Accordingly, for the reasons set out herein, I would vacate the district court's order of dismissal and remand. Therefore, I respectfully dissent.
The 2008 execution protocol is such a document. Resolving this issue on remand would merely require TDCJ to come forward with the 2008 protocol, easily satisfying the second part of the Taylor test. The state's reliance on court filings in other cases for the contents of its own records is not our preferred approach. But it also was not an abuse of discretion for the district court to take judicial notice of the protocol under these circumstances.

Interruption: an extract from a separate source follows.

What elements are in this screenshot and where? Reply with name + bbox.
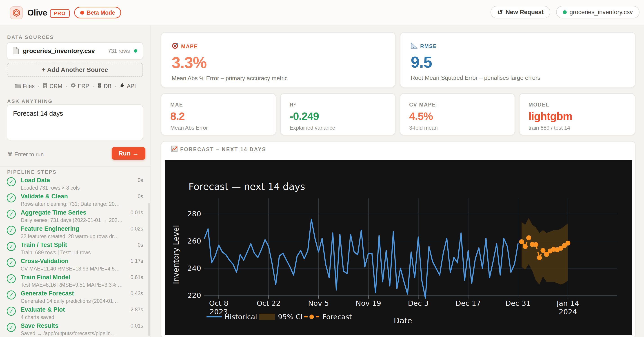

Prior to the filing of the second amended complaint and the motion to dismiss, the district court had permitted only limited discovery. For example, when Williams' execution date was set, the district court called the case to trial with two weeks' notice and then put restrictions on the examination of witnesses.
Another example is when the district court ordered Texas to provide Whitaker with the purchase and compounding date for the compounded pentobarbital it has used in executions and any autopsy reports conducted of the execution, and to provide the court with the master formulation record and the certificate of analysis for in camera inspection, all by September 11, 2015. Texas filed an advisory on September 11, 2015, saying that it provided the purchase and creation dates, but could not provide any of the other items ordered.
In its order of dismissal, the district court also acknowledged discovery it had denied, saying: "The plaintiffs want more discovery. Among other things, they want to know what equipment was used to test the lethal-injection drugs and how and from whom Texas acquired the drugs." Then, "Texas has told the plaintiffs what they will kill them with and how they will do it. There is no denial of access just because they do not get what they want." But yet the district court then faulted the plaintiffs for not being able to articulate a challenge to the testing — when the court had denied their discovery on that very issue.